A Hunger Fantasy
George Grosz

George Grosz

1893 - 1959

George Grosz was a German artist known especially for his caricatural drawings and paintings of Berlin life in the 1920s. He was a prominent member of the Berlin Dada and New Objectivity groups during the Weimar Republic. He emigrated to the United States in 1933, and became a naturalized citizen in 1938. Abandoning the style and subject matter of his earlier work, he exhibited regularly and taught for many years at the Art Students League of New York. In 1959 he returned to Berlin, where he died shortly afterwards.

Although Grosz made his first oil paintings in 1912 while still a student,

his earliest oils that can be identified date from 1916.

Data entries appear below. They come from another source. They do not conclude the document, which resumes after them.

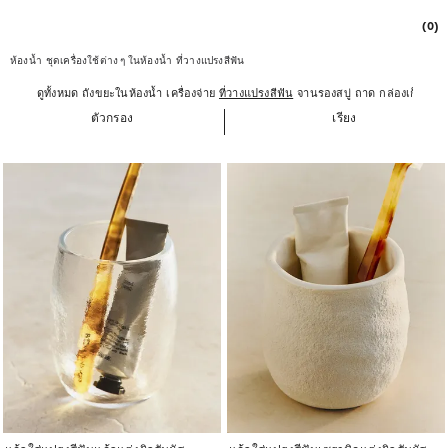
(0)
ห้องน้ำ
ชุดเครื่องใช้ต่าง ๆ ในห้องน้ำ
ที่วางแปรงสีฟัน
ดูทั้งหมด
ถังขยะในห้องน้ำ
เครื่องจ่าย
ที่วางแปรงสีฟัน
จานรองสบู่
ถาด
กล่องเก็บเครื่
ตัวกรอง
เรียง
ภาพเปลี่ยนเป็น 1 จาก 5
ภาพเปลี่ยนเป็น 1 จาก 5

By 1914, Grosz worked in a style influenced by Expressionism and Futurism, as well as by popular illustration, graffiti, and children's drawings. Sharply outlined forms are often treated as if transparent. The City (1916-17) was the first of his many paintings of the modern urban scene. Other examples include the apocalyptic Explosion (1917), Metropolis (1917), and The Funeral, a 1918 painting depicting a mad funeral procession. He settled in Berlin in 1918 and was a founder of the Berlin Dada movement, using his satirical drawings to attack bourgeois supporters of the Weimar Republic.

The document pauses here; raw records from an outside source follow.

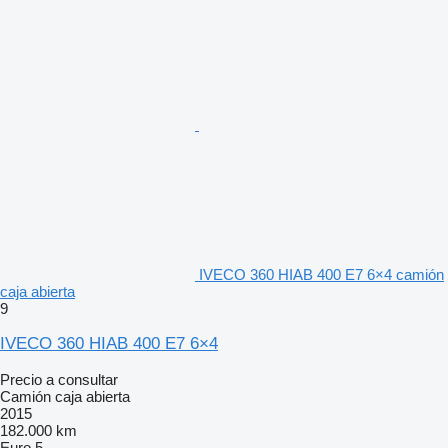
IVECO 360 HIAB 400 E7 6×4 camión
caja abierta
9
IVECO 360 HIAB 400 E7 6×4
Precio a consultar
Camión caja abierta
2015
182.000 km
Euro 5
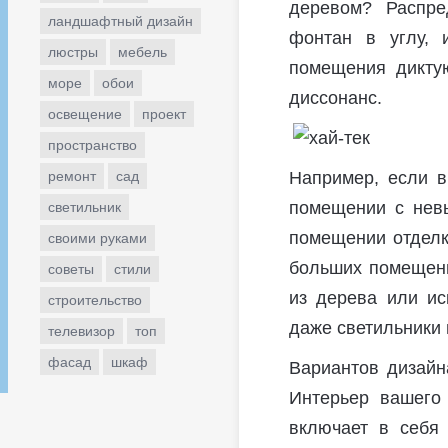
деревом? Распре
ландшафтный дизайн
фонтан в углу, 
люстры
мебель
помещения диктую
море
обои
диссонанс.
освещение
проект
пространство
ремонт
сад
Например, если в
помещении с невы
светильник
помещении отделк
своими руками
больших помещени
советы
стили
из дерева или ис
строительство
даже светильники 
телевизор
топ
фасад
шкаф
Вариантов дизайна
Интерьер вашего
включает в себя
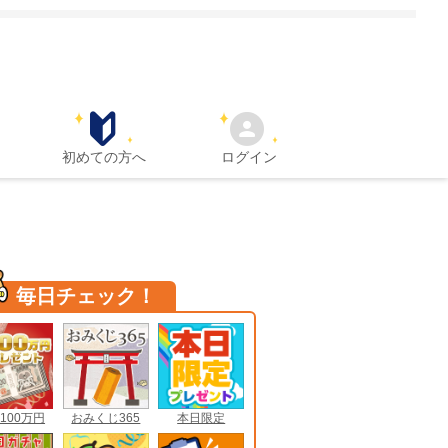
初めての方へ
ログイン
毎日チェック！
100万円
おみくじ365
本日限定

His drawings, usually in pen and ink which he sometimes developed further with watercolor, frequently included images of Berlin and the Weimar Republic in the 1920s. Corpulent businessmen, wounded soldiers, prostitutes, sex crimes and orgies were his great subjects (for example, see Fit for Active Service). His draftsmanship was excellent although the works for which he is best known adopt a deliberately crude form of caricature in the style of Jugend. His oeuvre includes a few absurdist works, such as Remember Uncle August the Unhappy Inventor which has buttons sewn on it, and also includes a number of erotic artworks.

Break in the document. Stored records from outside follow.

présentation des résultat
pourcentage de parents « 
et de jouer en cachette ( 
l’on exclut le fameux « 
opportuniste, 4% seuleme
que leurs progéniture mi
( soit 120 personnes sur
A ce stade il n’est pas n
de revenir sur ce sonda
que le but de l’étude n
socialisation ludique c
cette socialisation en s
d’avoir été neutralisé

After his emigration to the USA in 1933, Grosz "sharply rejected [his] previous work, and caricature in general." In place of his earlier corrosive vision of the city, he now painted conventional nudes and many landscape watercolors. More acerbic works, such as Cain, or Hitler in Hell (1944), were the exception. In his autobiography, he wrote: "A great deal that had become frozen within me in Germany melted here in America and I rediscovered my old yearning for painting. I carefully and deliberately destroyed a part of my past." Although a softening of his style had been apparent since the late 1920s, Grosz's work assumed a more sentimental tone in America, a change generally seen as a decline. His late work never achieved the critical success of his Berlin years.

In 1968, the Heckscher Museum of Art in Huntington purchased the painting Eclipse of the Sun for $15,000.00, raising the money by public subscription. As it portrays the warmongering of arms manufacturers, this painting became a destination of protesters of the Vietnam War in Heckscher Park (where the museum is sited) in the late 1960s and early 70s.

In 2006, the Heckscher proposed selling Eclipse of the Sun at its then-current appraisal of approximately $19,000,000.00 to pay for repairs and renovations to the building. There was such public outcry that the museum decided not to sell, and announced plans to create a dedicated space for display of the painting in the renovated museum.